Blindly searching for the path of Aikido
 
Hello Everyone,
I am a beginner. I would like to learn training techniques and meditative practices for when I am at home.
I am in the military, and cannot always make it to a dojo, sometimes for months at a time. So if someone would explain to me ways I can practice alone, I would greatly appreciate it.
I know this is possible, because I read that O'sensei would be alone for weeks at a time. What would he do to meditate and practice his techniques?
I am not looking to be a hero or anything. I just want to be peaceful within myself, so that I can share it with my fellowman(or woman).
I want to become one with the universe by developing my "ki"
I want to be so in tune to everything around me that I would never need a "feint" or "shoman" strike to unbalance my attacker.
I want to be able to enter and blend with an attacker so well that I do not even have to touch him to calm them down. Actually, I hope I blend enough so that I dont get attacked in the first place.
I hope someone will lead me in the right direction. I am not afraid to walk the path, I just need to know where the path is.

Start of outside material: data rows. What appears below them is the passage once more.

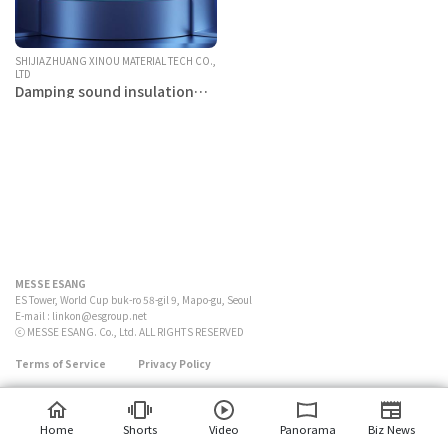
SHIJIAZHUANG XINOU MATERIAL TECH CO.,
LTD
Damping sound insulation
material Butyl rubber
MESSE ESANG
ES Tower, World Cup buk-ro 58-gil 9, Mapo-gu, Seoul
E-mail :
linkon@esgroup.net
ⓒ MESSE ESANG. Co., Ltd. ALL RIGHTS RESERVED
Terms of Service
Privacy Policy
Home
Shorts
Video
Panorama
Biz News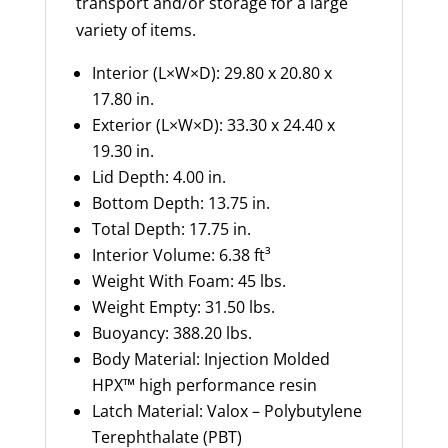
transport and/or storage for a large
variety of items.
Interior (L×W×D): 29.80 x 20.80 x
17.80 in.
Exterior (L×W×D): 33.30 x 24.40 x
19.30 in.
Lid Depth
:
4.00
in.
Bottom Depth
:
13.75
in.
Total Depth
:
17.75
in.
Int
erior
Volume
:
6.38 ft³
Weight
With
Foam
:
45
lbs
.
Weight Empty
:
31.50
lbs
.
Buoyancy
:
388.20
lbs
.
Body Material
:
Injection Molded
HPX™ high performance resin
Latch Material
:
Valox
– Polybutylene
Terephthalate (PBT)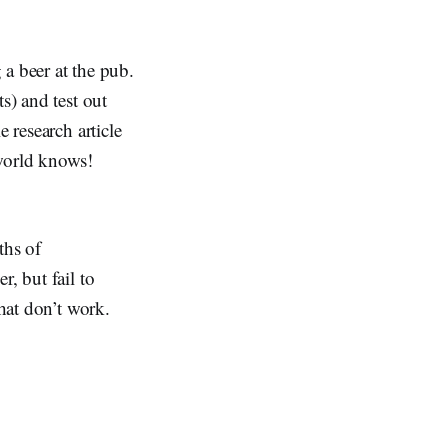
 a beer at the pub.
s) and test out
 research article
 world knows!
ths of
, but fail to
that don’t work.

Thanks in advance for any help that is provided.

shihonage 08-02-2004 11:55 AM

Re: Blindly searching for the path of Aikido
 
Solo exercises are only a supplement and they do not enable you to learn Aikido on their own.
Find a training partner in the military, then. Aikido cannot be learned without a training partner (and an instructor, for that matter, although you can try to replace that with videos... if you dare).

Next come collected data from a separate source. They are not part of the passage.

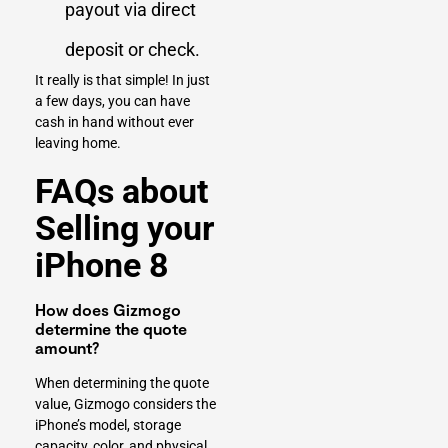
payout via direct
deposit or check.
It really is that simple! In just
a few days, you can have
cash in hand without ever
leaving home.
FAQs about
Selling your
iPhone 8
How does Gizmogo
determine the quote
amount?
When determining the quote
value, Gizmogo considers the
iPhone’s model, storage
capacity, color, and physical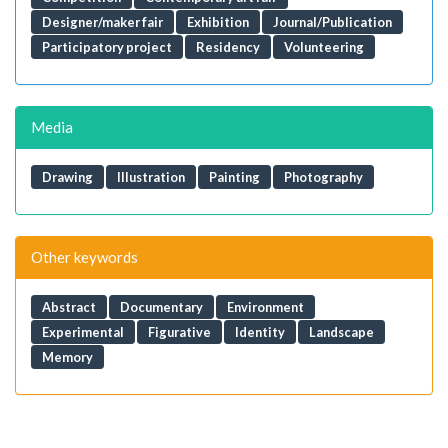
Designer/maker fair
Exhibition
Journal/Publication
Participatory project
Residency
Volunteering
Media
Drawing
Illustration
Painting
Photography
Other keywords
Abstract
Documentary
Environment
Experimental
Figurative
Identity
Landscape
Memory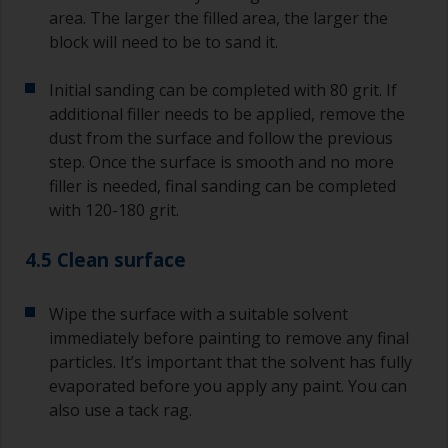
area. The larger the filled area, the larger the
block will need to be to sand it.
Initial sanding can be completed with 80 grit. If
additional filler needs to be applied, remove the
dust from the surface and follow the previous
step. Once the surface is smooth and no more
filler is needed, final sanding can be completed
with 120-180 grit.
4.5 Clean surface
Wipe the surface with a suitable solvent
immediately before painting to remove any final
particles. It’s important that the solvent has fully
evaporated before you apply any paint. You can
also use a tack rag.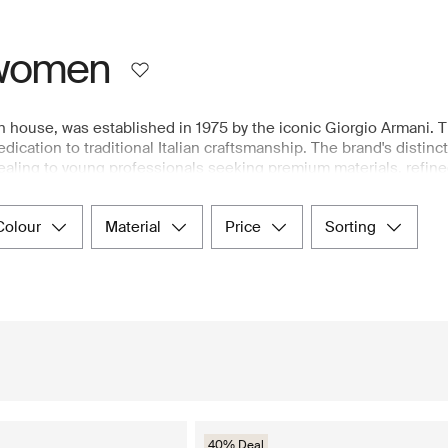
 women
n house, was established in 1975 by the iconic Giorgio Armani. 
ication to traditional Italian craftsmanship. The brand's distinct
pealing to young professionals seeking premium materials, refine
ghtweight, luxury fabrics, along with a variety of shapes and fits
ted selection of Emporio Armani's women's collection, including 
colour
material
price
sorting
ent store.
40% Deal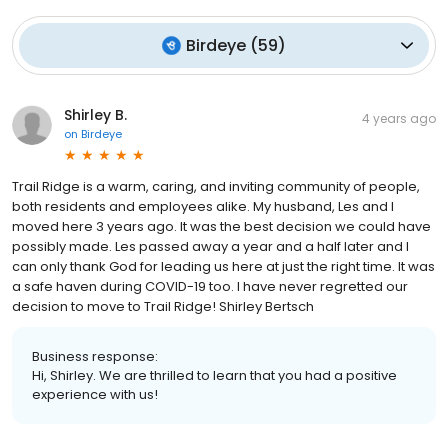
Birdeye
(
59
)
Shirley B.
4 years ago
on
Birdeye
Trail Ridge is a warm, caring, and inviting community of people,
both residents and employees alike. My husband, Les and I
moved here 3 years ago. It was the best decision we could have
possibly made. Les passed away a year and a half later and I
can only thank God for leading us here at just the right time. It was
a safe haven during COVID-19 too. I have never regretted our
decision to move to Trail Ridge! Shirley Bertsch
Business response:
Hi, Shirley. We are thrilled to learn that you had a positive
experience with us!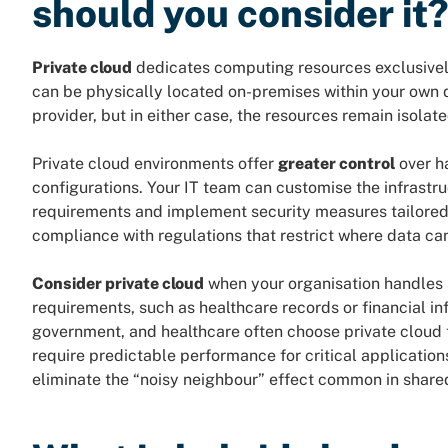
should you consider it
Private cloud
dedicates computing resources exclusively 
can be physically located on-premises within your own d
provider, but in either case, the resources remain isolate
Private cloud environments offer
greater control
over h
configurations. Your IT team can customise the infrastr
requirements and implement security measures tailored t
compliance with regulations that restrict where data ca
Consider private cloud
when your organisation handles s
requirements, such as healthcare records or financial inf
government, and healthcare often choose private cloud 
require predictable performance for critical applicatio
eliminate the “noisy neighbour” effect common in share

Also please start being a little less romanticized. Everyone wants to be O Sensei.
Aikido is not a magical drug that transforms people.
Find a physical way to practice Aikido, do the real techniques, and don't try to float up in the air and summon a halo around your head - just yet.

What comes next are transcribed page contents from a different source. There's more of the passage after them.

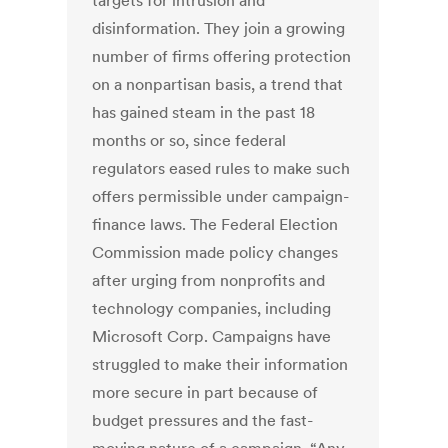
targets for intrusion and
disinformation. They join a growing
number of firms offering protection
on a nonpartisan basis, a trend that
has gained steam in the past 18
months or so, since federal
regulators eased rules to make such
offers permissible under campaign-
finance laws. The Federal Election
Commission made policy changes
after urging from nonprofits and
technology companies, including
Microsoft Corp. Campaigns have
struggled to make their information
more secure in part because of
budget pressures and the fast-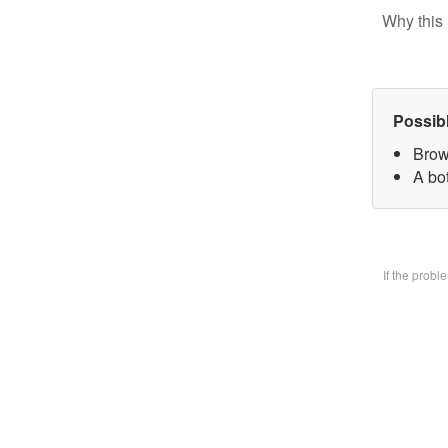
Why this 
Possib
Brow
A bo
If the prob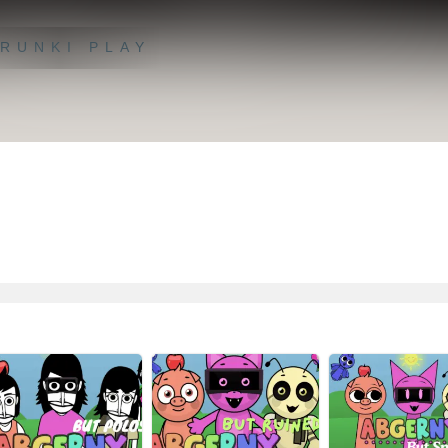
RUNKI PLAY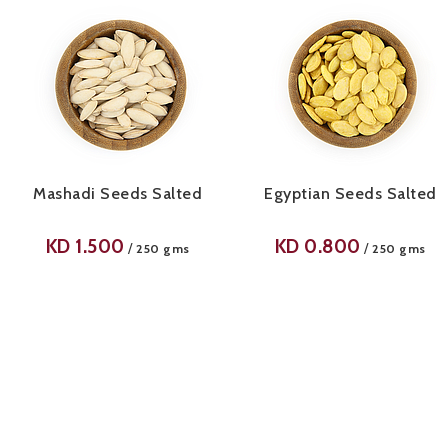
Mashadi Seeds Salted
Egyptian Seeds Salted
KD
1.500
KD
0.800
/
/
250 gms
250 gms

There are many people out there who can "blend" with life and other people naturally without ever stepping into a dojo, and there are also Aikidoka who struggle with the concept.
Maybe it is the halo that's weighing them down.

I'm sorry if this sounds rude, but I do wish someone would have said this to me when I started.

Don_Modesto 08-02-2004 12:36 PM

Re: Blindly searching for the path of Aikido
 
Quote:

Aleksey Sundeyev wrote:
Also please start being a little less romanticized....I'm sorry if this sounds rude, but I do wish someone would have said this to me when I started.

"I'm sorry if this sounds rude," but would you have listened?

(I wouldn't have...didn't.)

shihonage 08-02-2004 01:23 PM

Re: Blindly searching for the path of Aikido
 
Quote:

Don J. Modesto wrote:
"I'm sorry if this sounds rude," but would you have listened?

No idea.

Orion Dartanyu 08-02-2004 01:31 PM

Re: Blindly searching for the path of Aikido
 
Just a little thing I got of some aikido website.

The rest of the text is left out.